Why transformer DataCollatorForSeq2Seq() Takes model as a parameter?

sandeep1 · July 24, 2022, 2:28pm

Hi,

For traning of any seq2seq model say Bart :-

from transformers import DataCollatorForSeq2Seq
data_collator = DataCollatorForSeq2Seq(tokenizer, model=model)

trainer = Seq2SeqTrainer(
    model,
    args,
    train_dataset=tokenized_datasets["train"],
    eval_dataset=tokenized_datasets["validation"],
    data_collator=data_collator,
    tokenizer=tokenizer,
    compute_metrics=compute_metrics
)

Why DataCollatorForSeq2Seq Takes model as parameter when it is also provided to Seq2SeqTrainer.
What exactly it does with the tokenizer and model as input?

I appreciate your help.

Thank You.

ptrblck · July 24, 2022, 7:32pm

From the docs:

model (PreTrainedModel) — The model that is being trained.
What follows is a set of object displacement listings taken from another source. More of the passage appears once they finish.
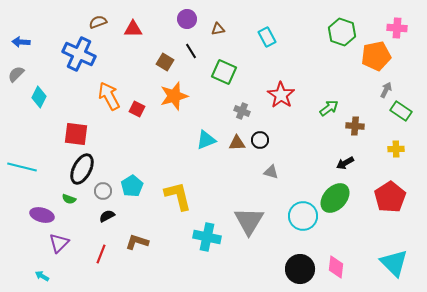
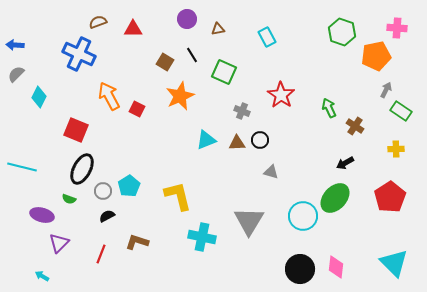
blue arrow at (21, 42): moved 6 px left, 3 px down
black line at (191, 51): moved 1 px right, 4 px down
orange star at (174, 96): moved 6 px right; rotated 8 degrees counterclockwise
green arrow at (329, 108): rotated 78 degrees counterclockwise
brown cross at (355, 126): rotated 30 degrees clockwise
red square at (76, 134): moved 4 px up; rotated 15 degrees clockwise
cyan pentagon at (132, 186): moved 3 px left
cyan cross at (207, 237): moved 5 px left
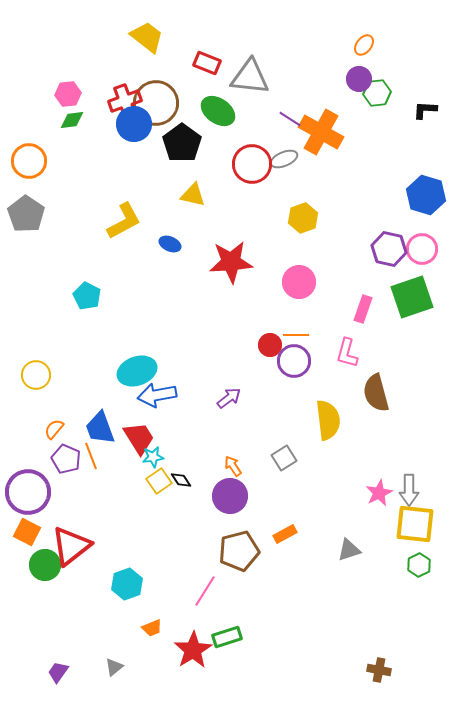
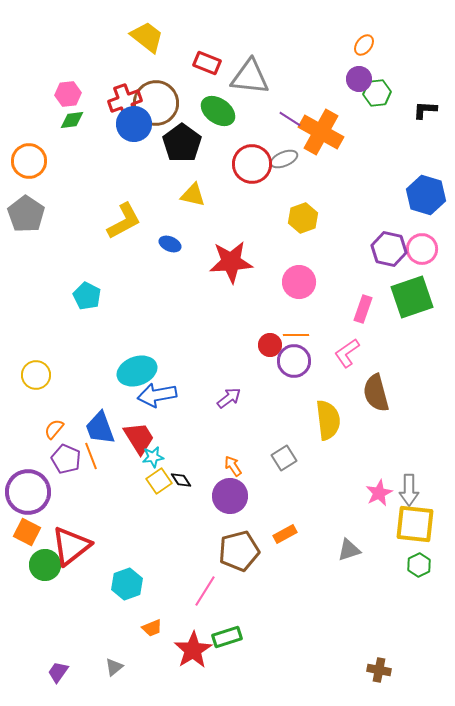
pink L-shape at (347, 353): rotated 40 degrees clockwise
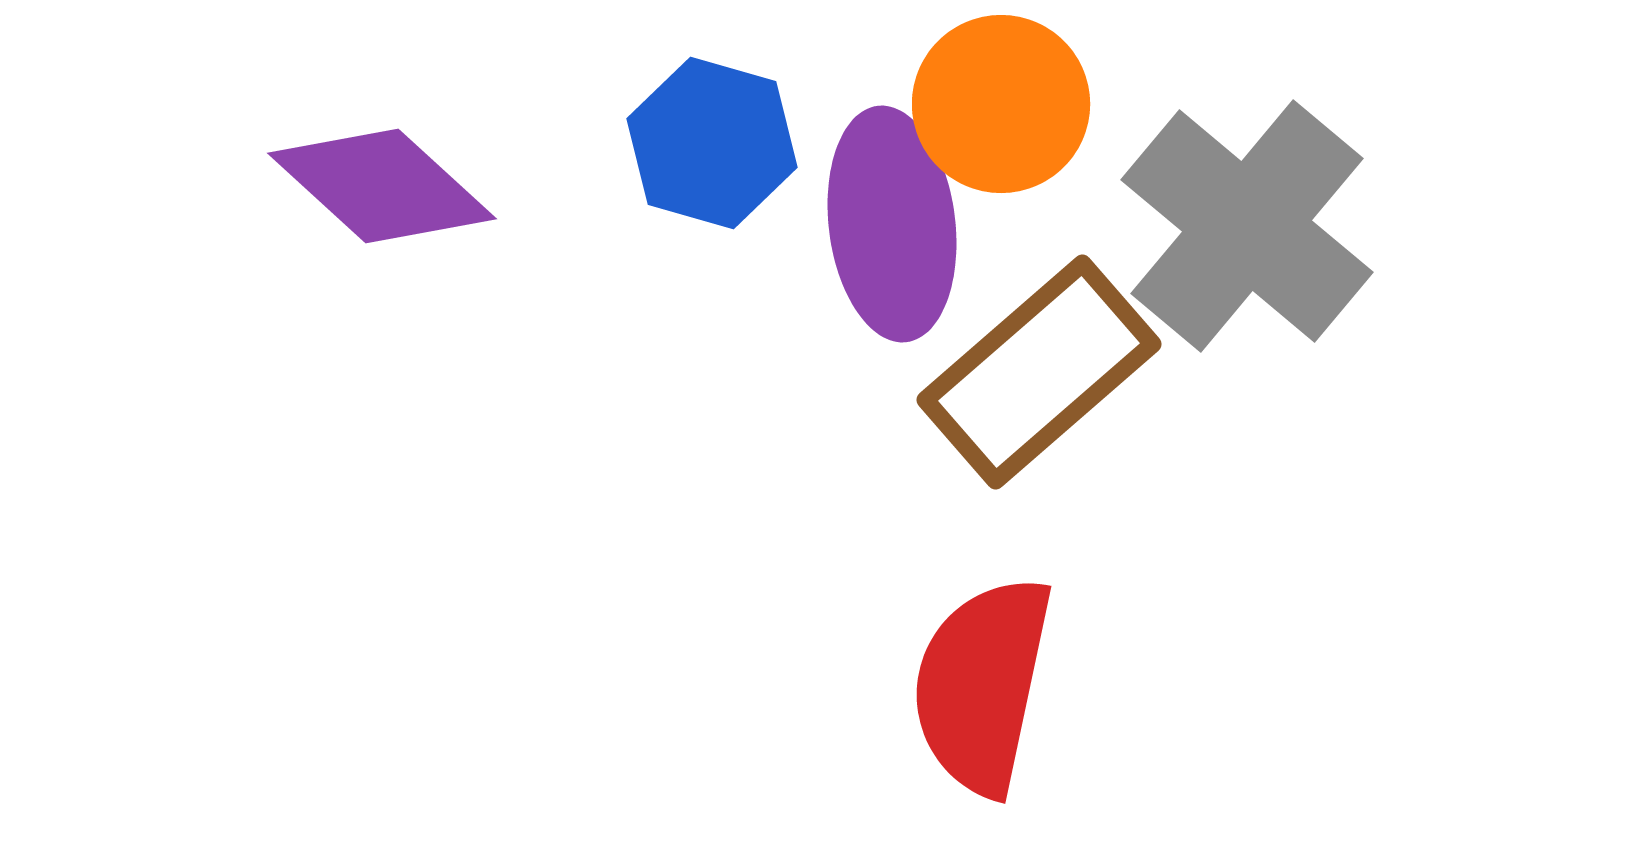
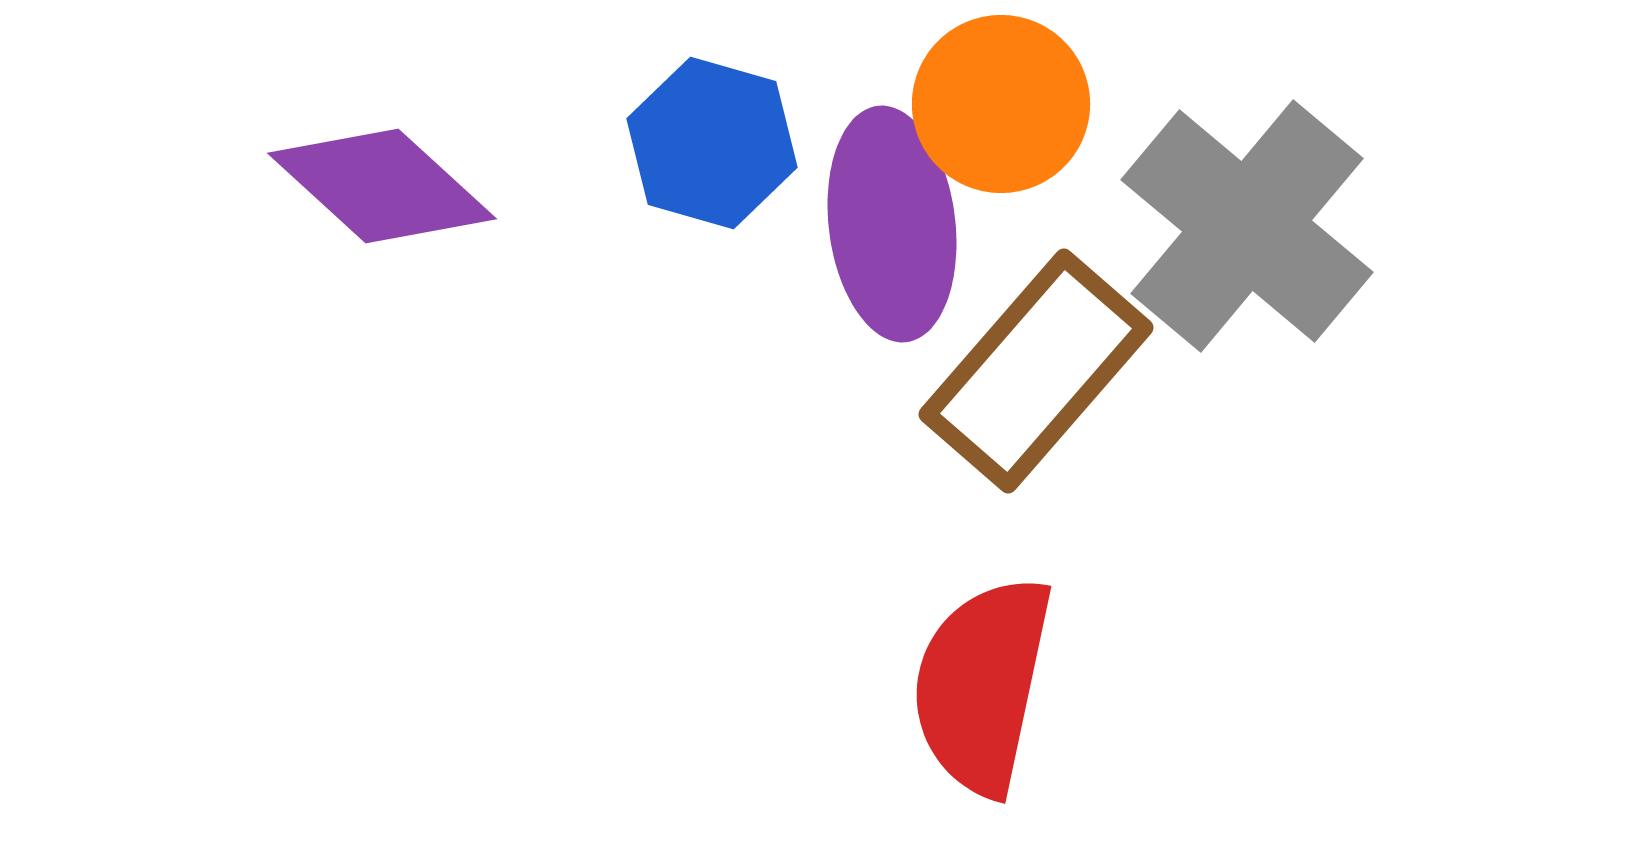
brown rectangle: moved 3 px left, 1 px up; rotated 8 degrees counterclockwise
If set and has the prepare_decoder_input_ids_from_labels, use it to prepare the decoder_input_ids
This is useful when using label_smoothing to avoid calculating loss twice.

I would assume it’s an optimization and apparently avoids some calculations.
The HuggingFace discussion board might be a better place for these HF-specific questions as you would find more experts there.